Amount Required to  Reach Caffeine Limit

“Typical” regular coffee 65 – 120 mg per 8 oz cup 3 – 5 cups
Redline Extreme 316 mg per 8 oz bottle 1 bottle
Starbucks brewed coffee 330 mg  per “Grande” (16 oz) 1 cup
Monster 160 mg per 16 oz can 2 cans
Spike Shooter 300 mg per 8.4 oz can 1 can
Red Bull 80 mg per8 oz 4 cans
5 Hour Energy shot The company does not reveal caffeine content Less than 1? Unknown
Black tea 50 mg per 8 oz cup 6 cups
FRS Energy drink 48 mg per 8.4 oz can 6 cans



There’s a lot of myths about caffeine and energy drinks’ affects on adults.  Consider the following information and incorporate it into your daily living.

TRUE or FALSE?  Caffeine in moderation is safe for most adults.  TRUE.  Up to 300 mg/day (about 3 small cups of regular coffee) is safe for most adults.  Children should limit caffeine to less than 100 mg/day (but why give kids caffeine anyway!)CAUTION: While most healthy people can tolerate 400mg caffeine per day, there have been rare cases of severe reactions to excess energy drinks, including stomach ulceration and bleeding, seizures, cardiac arrest and worsening of psychiatric conditions.
TRUE or FALSE?  I can drink coffee or energy drinks and fall asleep, so caffeine must not affect me.  FALSE.  The effects of caffeine can last 6 hours or more, and it can disturb sleep in different ways.  Studies show that even those who fall asleep easily after caffeine still have less restful, lower quality sleep.
TRUE or FALSE?  The B vitamins are the main source of energy in energy drinks.  FALSE.  The stimulating effects of caffeine, especially when combined with sugar, are the main sources of energy.  While B vitamins are necessary for energy metabolism, most Americans aren’t deficient in B vitamins, and excess B vitamins are usually excreted.
TRUE or FALSE?  There’s no problem drinking low-carb or sugar-free energy drinks FALSE.  Low-carb or sugar-free energy drinks contain caffeine, and excess caffeine can have negative effects.  The acid in energy drinks, like that in sodas and fruit drinks, can cause tooth erosion even without sugar.
TRUE or FALSE?  Drinking alcohol mixed with energy drinks will reduce the inebriating effects of alcohol.  FALSE.  Combining energy drinks and alcohol can make a person “feel” more sober (“wide-awake drunk”), leading them to take more risks such as driving under the influence, but it does not negate any of the effects of alcohol.


 If you’re going to consume Energy Drinks, do so safely…
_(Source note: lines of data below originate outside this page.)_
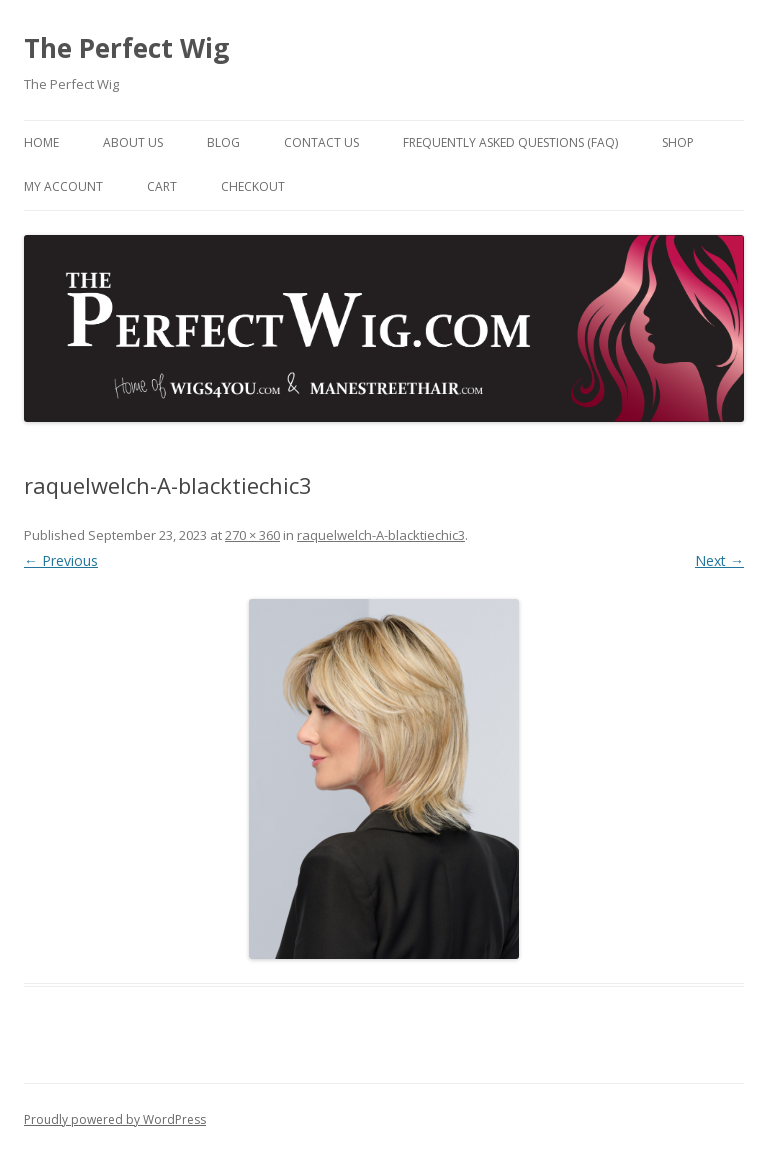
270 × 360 (252, 535)
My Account (63, 186)
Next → (719, 560)
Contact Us (321, 142)
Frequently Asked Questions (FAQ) (510, 142)
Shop (678, 142)
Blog (223, 142)
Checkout (253, 186)
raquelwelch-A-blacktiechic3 (381, 535)
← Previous (61, 560)
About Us (133, 142)
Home (41, 142)
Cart (162, 186)
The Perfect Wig (126, 48)
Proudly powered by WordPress (115, 1119)
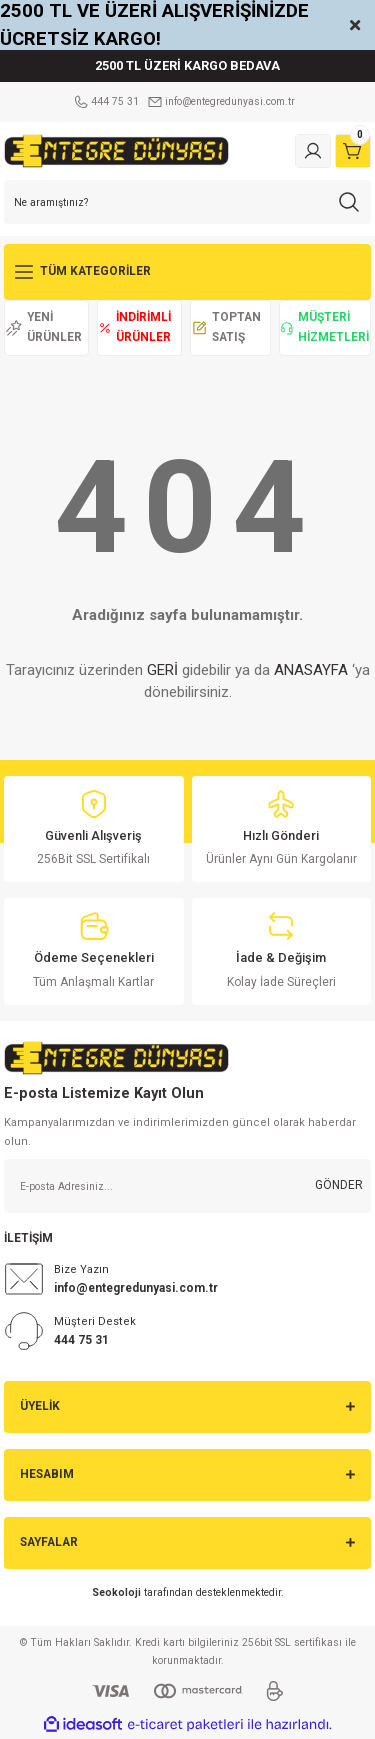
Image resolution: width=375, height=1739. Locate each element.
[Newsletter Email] (187, 1186)
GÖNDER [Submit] (339, 1185)
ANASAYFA (311, 670)
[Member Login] (313, 151)
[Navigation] (187, 272)
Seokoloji (116, 1592)
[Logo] (116, 150)
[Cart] (353, 151)
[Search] (187, 202)
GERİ (162, 670)
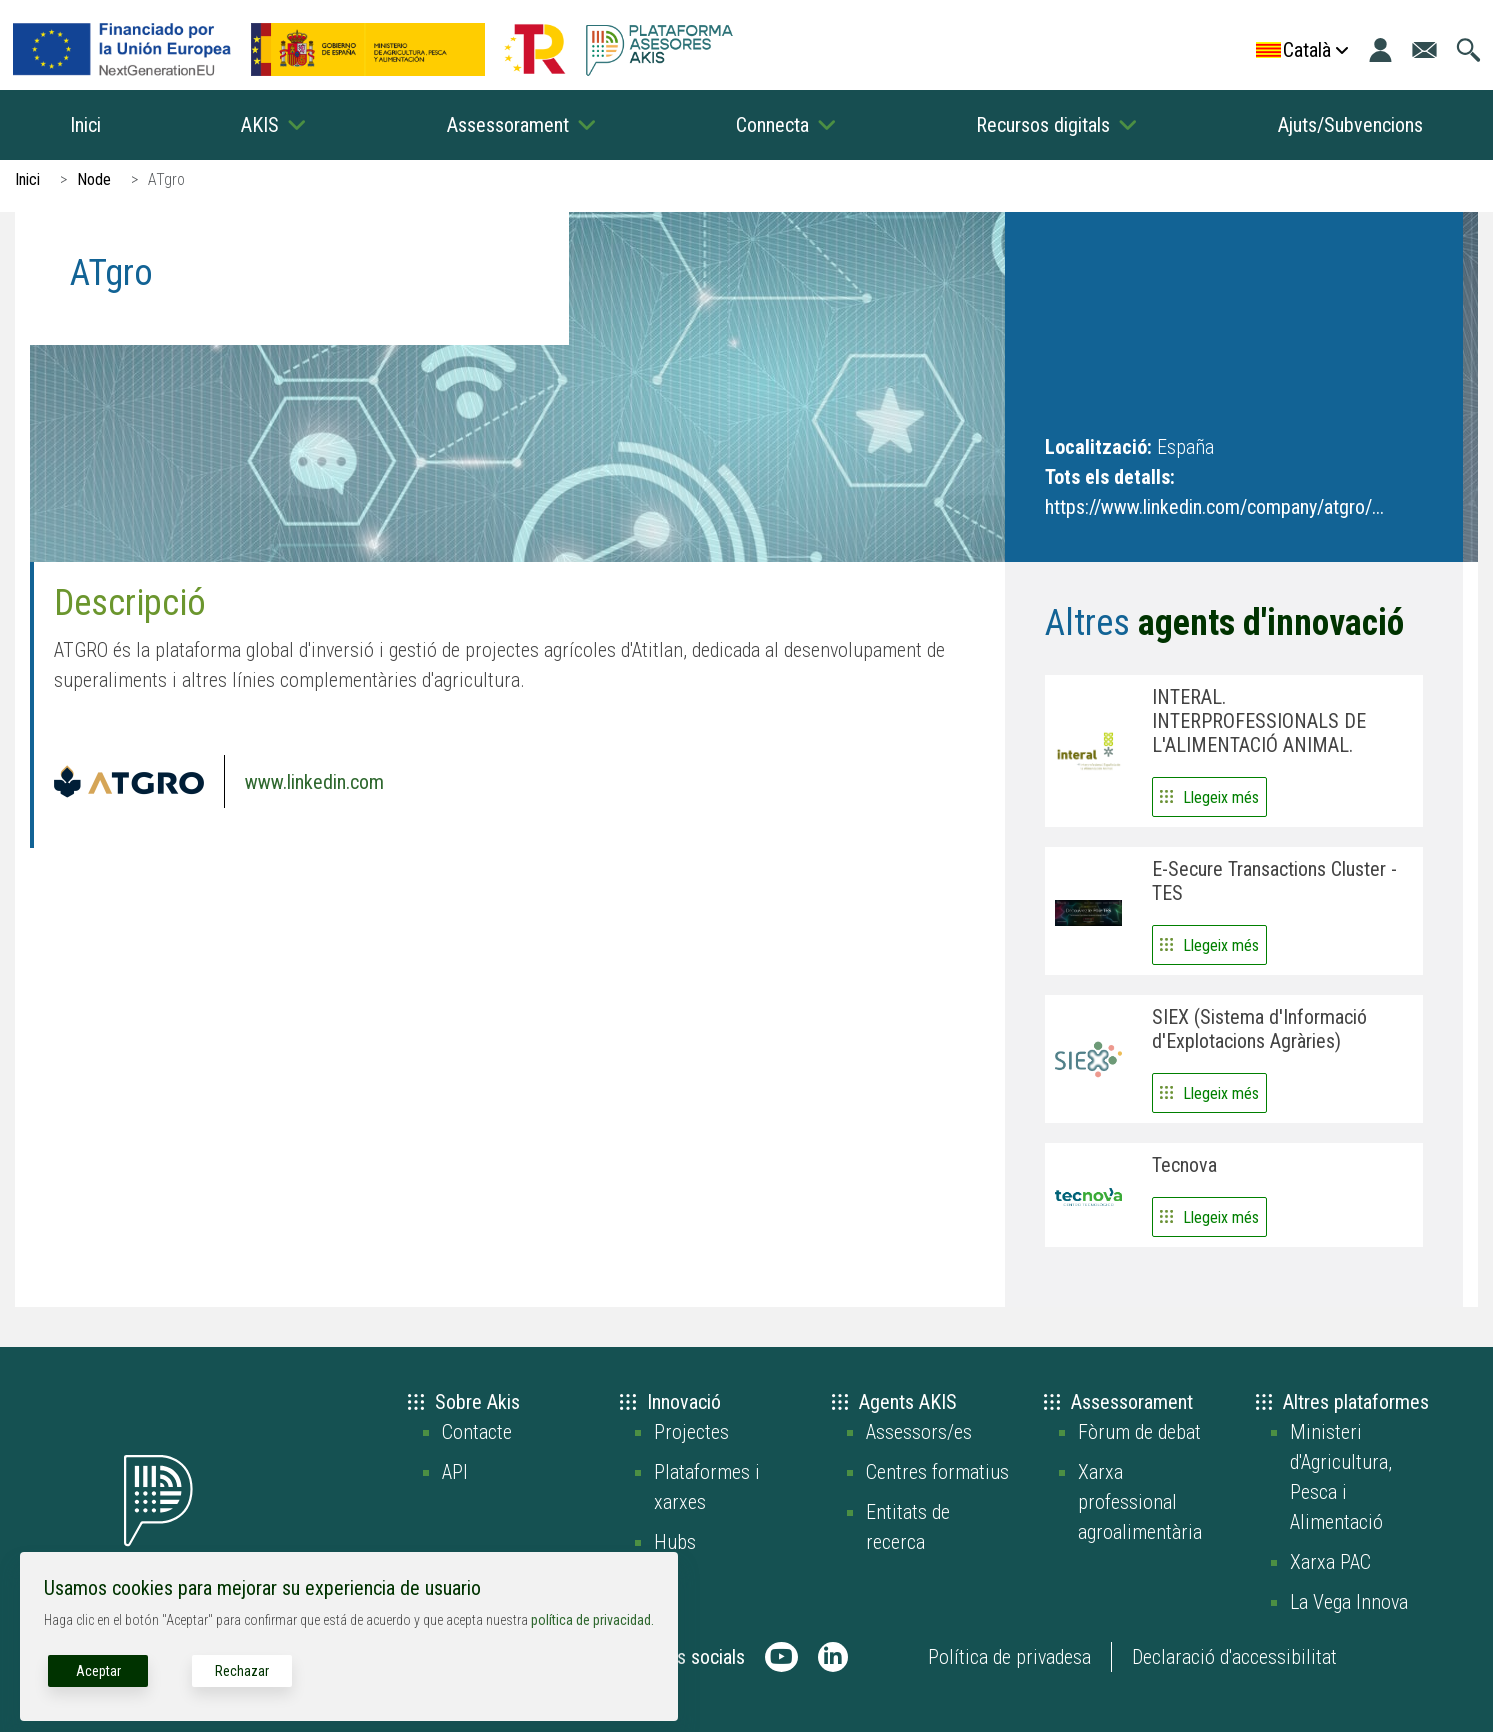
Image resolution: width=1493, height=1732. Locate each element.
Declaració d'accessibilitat (1234, 1657)
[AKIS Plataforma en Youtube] (781, 1657)
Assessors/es (919, 1432)
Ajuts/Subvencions (1350, 125)
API (455, 1472)
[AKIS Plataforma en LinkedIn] (833, 1657)
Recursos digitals (1043, 125)
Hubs (675, 1542)
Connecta (772, 125)
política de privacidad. (592, 1620)
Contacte (477, 1432)
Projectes (691, 1432)
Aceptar (98, 1671)
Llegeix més (1221, 797)
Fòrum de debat (1139, 1432)
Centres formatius (937, 1472)
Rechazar (242, 1671)
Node (94, 179)
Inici (85, 125)
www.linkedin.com (314, 782)
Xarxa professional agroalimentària (1140, 1502)
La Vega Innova (1349, 1602)
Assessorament (508, 125)
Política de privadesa (1009, 1657)
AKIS (260, 125)
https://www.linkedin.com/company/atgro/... (1214, 507)
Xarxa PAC (1330, 1562)
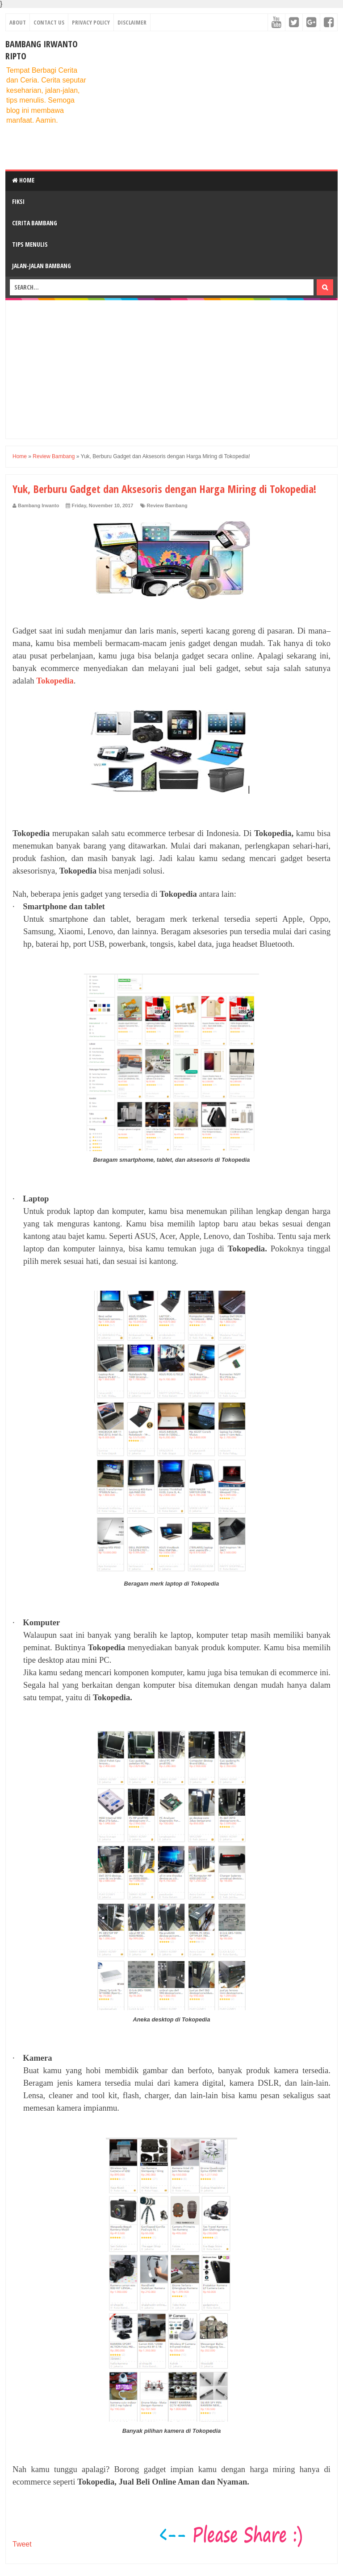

  • Do not exceed 400mg total caffeine per day.
  • Read and understand warning labels.
  • Do not mix energy drinks with alcohol and with other stimulants.
  • Avoid energy drinks or any other caffeine sources within 6 hours before expected bedtime.
  • Don’t consume energy drinks during or immediately before exercising – drink water or sports drinks instead.
  • If you have hypertension or a heart condition, consult a health care practitioner before consuming energy drinks.